Reading this over, I see I am still entangled in the distant past; this account will be another Tristram Shandy if I’m not careful, never getting to the fucking point.
To resume, however: on that particular afternoon, I fed Mickey Haas’s exoticism jones with a little more of my personal history. No, as a matter of fact, I wasn’t Jewish (here a sidebar on the matrilineal-descent rule) because my mother was a Catholic, and in those days, if a Catholic married a non, they were excommunicated unless they made their peace with the church, the main part of which was swearing to raise the kids in the faith and we all were, me and my older brother, Paul, and my sister, the youngest, Miriam, the whole nine yards: baptism, catechism class, first communion, altar service for us boys. And, naturally, lapsing, except for Paul, although Paul lapsed like a bastard, until he un-lapsed and got his Vocation.
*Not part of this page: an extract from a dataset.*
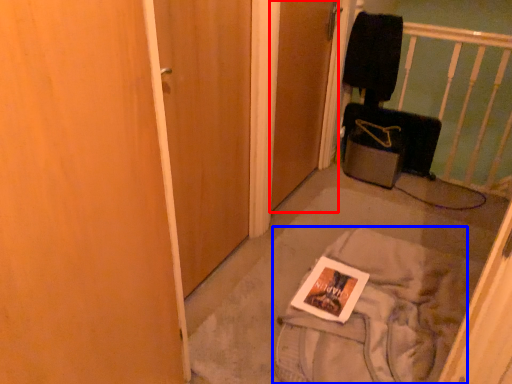 Question: Which of the following is the closest to the observer, door (highlighted by a red box) or material (highlighted by a blue box)?

Choices:
 (A) door
 (B) material

Answer: (B) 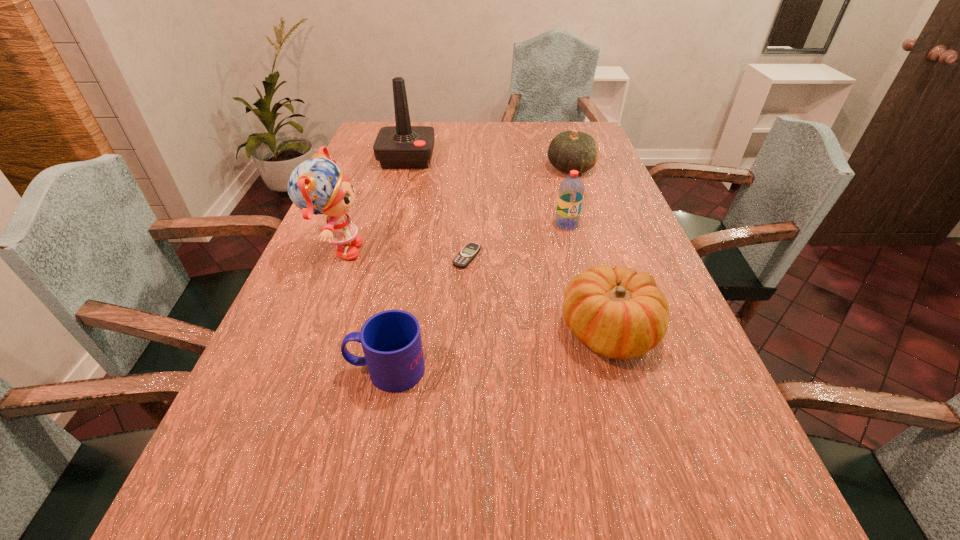 Identify the location of free location located 0.080m on the front label of the third tallest object. (573, 249).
And the cherry on top? Okay, another flashback, and I believe I have time, because I suddenly realized that they would not be so foolish as to try to cross Lake Henry in this darkness, and why should they? So I have all night, I suppose. Anyway, here’s my dad, eighteen years old, a Brooklyn wiseguy in training, a budding bookmaker of sports bets. Unfortunately for Dad’s career, it was 1944 and he got drafted. Of course, he went to the dons on it, but they said he’d have to go unless he wanted a guy to run an ice pick into his ears, pop his drums, they’d be glad to help out there. He declined.
So a year or so later, Dad finds himself attached to Third Army headquarters as a cipher clerk, a good job for a nice Jewish boy, clean indoor work, never heard a shot fired in anger; besides it’s March 1945 by now, and for the American forces in Europe, the fun part of World War II is just beginning. The Wehrmacht had essentially stopped fighting in the west and its legions were drifting docilely into the POW cages. The American soldiery soon discovered that anything could be had in exchange for American cigarettes-antiques, heirlooms, girls, unlimited amounts of intoxicants-and Dad was not slow in understanding that here was a once-in-a-lifetime opportunity to accumulate capital.